Discussion in 'Journalism topics only' started by txsportsscribe, Jul 9, 2008.

  1. SF_Express

    SF_Express Active Member

    Well, then it's a matter of whether you're OK with that, what the initial pay is, and what the potential (with ownership) is.
     
  2. Editude

    Editude Active Member

    Mrs. Editude's last two full-time gigs were with start-ups, and while she has moved on from both to a freelance/part-time approach, she enjoyed parts of both experiences. Keep your eyes open, get details in writing and be prepared for issues that wouldn't come up otherwise.
     
  3. forever_town

    forever_town Well-Known Member

    Are you trying to become a pathetic looser bootstrapper at The Berkshire Beacon?
     
  4. Tarheel316

    Tarheel316 Well-Known Member

    I took a gig at a start-up weekly about three years ago. All kinds of promises were made, none were kept. After working there for about five months, I started asking hard questions about ad revenue and printing costs. They were losing about $12,000 a week. Yikes. So I interviewed at a PM M-F, fortunately was offered the job and took it. Six weeks after I left, the weekly folded.

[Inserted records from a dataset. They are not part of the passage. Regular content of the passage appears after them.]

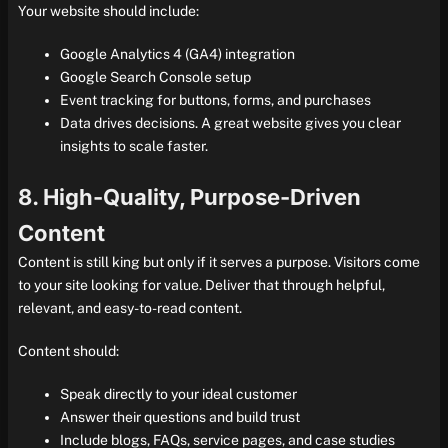
Your website should include:
Google Analytics 4 (GA4) integration
Google Search Console setup
Event tracking for buttons, forms, and purchases
Data drives decisions. A great website gives you clear
insights to scale faster.
8. High-Quality, Purpose-Driven
Content
Content is still king but only if it serves a purpose. Visitors come
to your site looking for value. Deliver that through helpful,
relevant, and easy-to-read content.
Content should:
Speak directly to your ideal customer
Answer their questions and build trust
Include blogs, FAQs, service pages, and case studies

    I wouldn't do something like that again unless I as unemployed.
     
  5. Within the last year, a copy editor in our shop took a job at a start-up in suburban Chicago.

    That paper no longer exists.
     
  6. dixiehack

    dixiehack Well-Known Member

    Unless they win a contract to print the city/county legal ads, pass.
     
  7. leo1

    leo1 Active Member

    great point.

    make sure they're on top of this whole internets thing.

    seriously, if they're counting on subscriptions to the print edition to make or break them, that's a big problem.
     
  8. Sam Craig

    Sam Craig Member

    Even better if it's a Betamax.
     
  9. chazp

    chazp Active Member

    Listen to what DH said. I had a friend at a weekly a few years back that almost went under, but they were able to get the county voters list from a larger paper. According to the laws in that state the list had to be published at least three times. The revenue from the list was over 200K and my buddy learned later, that without it the weekly would have shut down.
     
  10. writing irish

    writing irish Active Member

    Find out who is setting up the office's networking systems. If it's a pro who does nothing but computer networking, that's a good sign. If it's some random asshole who tinkers with networking on the side, run away in terror.
     
  11. Shifty Squid

    Shifty Squid Member

    A college friend of mine actually did what many of us have talked about doing but were never insane enough to follow through with: Thought the paper he was working for was bad enough that he quit and started a competing paper in the same community. This was in 2004, and his paper is still going. It's a weekly, and he's just now moving from free to pay.

    It has been really difficult. The hours have been ridiculous. It probably wrecked his marriage (him and his then-wife were his only employees for quite awhile). He went in with almost nothing in savings, very little in business knowledge and now he has a good bit of personal debt. He has had issues with pretty much everything, from printers to delivery (he still delivers them, I think), employees to advertisers. At one point, he was able to round up a group of investors to keep the paper going.

    Today, he has an office, a handful of writers/paginators and a pretty good rep in the community. He has also hurt the old paper pretty badly. I think it was really ballsy and equally naive to do what he did, but it's impressive he has kept it going for this long. It has been really, really hard, though, and he has gotten the best business education you could get. If he gets lucky, he'll be able to sell soon (he has gotten some offers) for enough money to erase his debt and start fresh. Hopefully, he can.
     
  12. Songbird

    Songbird Well-Known Member

    Yes. In July 2003 I went to a start-up in New Hampshire. It started 9 months earlier, in a town with an established daily that thumbed its nose at our presence. The paper went from start-up to a circ of just under 10,000 in my four years there, becoming the largest paid weekly in N.H. in the process, winning Weekly of the Year two years in a row, not to mention loads of other awards. We thrived. If you've got the guts, dedication, gusto and willingness to sacrifice, I'd say go for it. You only live once.